O que chama atenção em sua pesquisa é o fato de ele ter aplicado os questionários durante a realização de uma sessão com a ayahuasca, uma hora após a ingestão da substância pelos sujeitos investigados. Além disso, sua pesquisa se destaca pelo elaborado desenho experimental executado, incluindo o método duplo-cego com placebo.

Santos (2006a) concluiu que, sob o efeito da ayahuasca, os participantes exibiram estados atenuados de sinais psicométricos agudos relacionados ao pânico e à depressão, não tendo tido efeito sobre o estado ou traço de ansiedade avaliados pelo IDATE.

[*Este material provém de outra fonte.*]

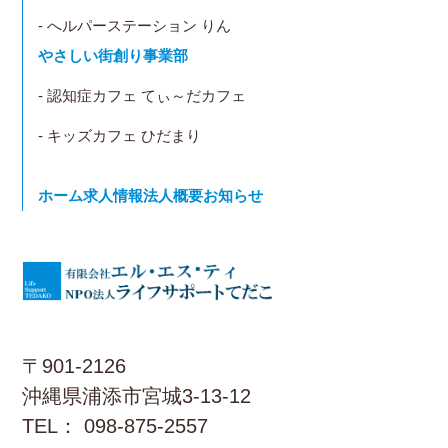
- へルパーステーション りん
やさしい街創り事業部
- 認知症カフェ てぃ～だカフェ
- キッズカフェ ひだまり
ホーム
求人情報
法人概要
お知らせ
〒901-2126
沖縄県浦添市宮城3-13-12
TEL： 098-875-2557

O trabalho que mais guarda semelhanças com a pesquisa apresentada nesta dissertação é o da pesquisadora Rose (2005), que realizou sua dissertação de mestrado em Antropologia Social investigando o tema “Espiritualidade, Terapia e Cura: um estudo sobre a expressão da experiência no santo daime.”

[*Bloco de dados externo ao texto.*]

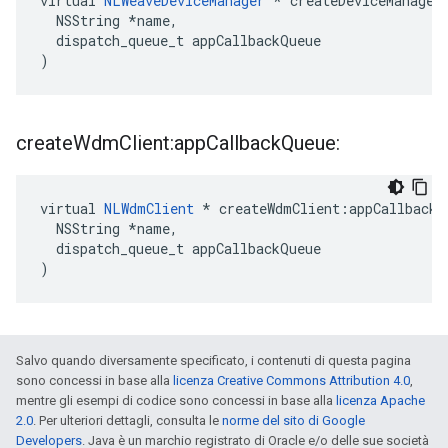
virtual 
NLWeaveDeviceManager
 * createDeviceManager:
  NSString *name,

A partir da análise das experiências dos participantes da comunidade do Céu da Mantiqueira, expressos na forma de desenhos e narrativas, a pesquisadora levantou as principais categorias culturais envolvidas nos relatos a respeito dos processos de cura, saúde e doença.

Rose (2005, p. 3) chegou à conclusão de que nesta comunidade pode ser observada uma “imbricação entre o espiritual e o terapêutico”, identificando “um duplo movimento, convergente e simultâneo, de terapeutização da espiritualidade e espiritualização dos procedimentos terapêuticos”. Com base nesta conclusão, a autora levanta a hipótese de que os procedimentos terapêuticos existentes nessa comunidade são o de um “continuum espiritual- terapêutico”.

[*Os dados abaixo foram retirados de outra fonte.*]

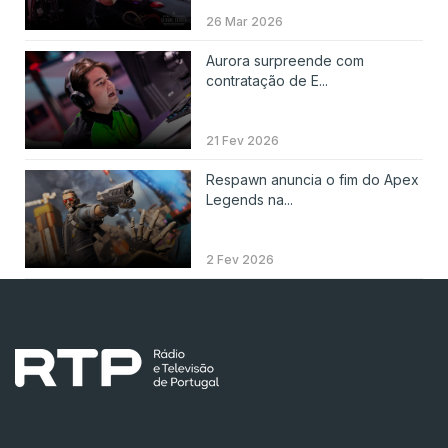
26 Mar 2026
Aurora surpreende com
contratação de E...
21 Fev 2026
Respawn anuncia o fim do Apex
Legends na...
2 Fev 2026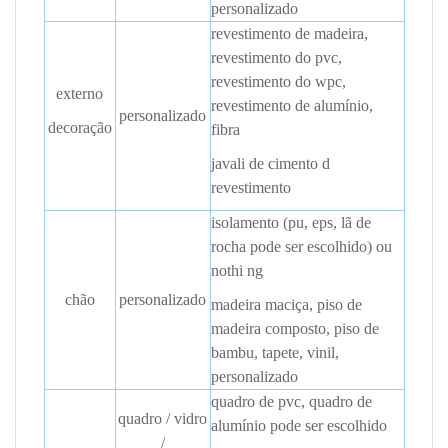
personalizado
revestimento de madeira,
revestimento do pvc,
revestimento do wpc,
externo
revestimento de alumínio,
personalizado
decoração
fibra
javali de cimento
d
revestimento
isolamento (pu, eps, lã de
rocha pode ser escolhido) ou
nothi
ng
chão
personalizado
madeira maciça, piso de
madeira composto, piso de
bambu, tapete, vinil,
personalizado
quadro de pvc, quadro de
quadro / vidro
alumínio pode ser escolhido
/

Alguns dos resultados obtidos pela autora serão levados em conta na discussão desta dissertação. Porém, o elemento de sua pesquisa que mais encontra ressonância com a pesquisa ora apresentada é o resgate da tradição fenomenológica que a autora busca fazer para acolher a expressão das experiências de seus entrevistados.

Para a pesquisadora, o enfoque na experiência está relacionado a uma mudança de perspectiva na própria antropologia, aonde o enfoque desloca-se da ênfase em estruturas e sistemas, dirigindo-se para “o agente empírico e para a maneira como este experiencia as coisas.” (p. 20) Segundo a autora,

Estas novas teorias criticam dualidades conceituais tais como mente/corpo, sujeito/objeto, sexo/gênero, corpo/embodiment. A questão central passa a ser maneira pela qual o corpo é uma condição essencial da vida. Contrapondo-se

a muitas teorias que reduzem a experiência à linguagem, discurso e representação, há um resgate da tradição fenomenológica numa busca de transcender essas reduções. (p. 21)

Neste contexto de mudanças e revisões, “o corpo torna-se preocupação central da antropologia”, passando a ser visto como uma “fonte de agência e intencionalidade”. Rose (2005, p. 21) cita Turner (1981, p. 156), que afirma que para se compreender os rituais com a ayahuasca, “deve-se ir além das dimensões cognitivas da experiência”, sendo importante “levar em conta todos os sentidos e percepções dos participantes.”

Acrescenta, ainda, que “este novo olhar, dinâmico, diacrônico, processual, procura enxergar dimensões da experiência que antes não eram levadas em conta ou não eram enfatizadas”, além de “procurar integrar as várias dimensões da experiência na análise”. (p. 22)

A pesquisa apresentada nessa dissertação também se ancorou em uma postura fenomenológica, com enfoque na experiência pessoal direta do indivíduo, tal como vivida pelo sujeito e ancorada no corpo enquanto lócus da experiência vivida, assim como proposto por Merleau-Ponty (2006).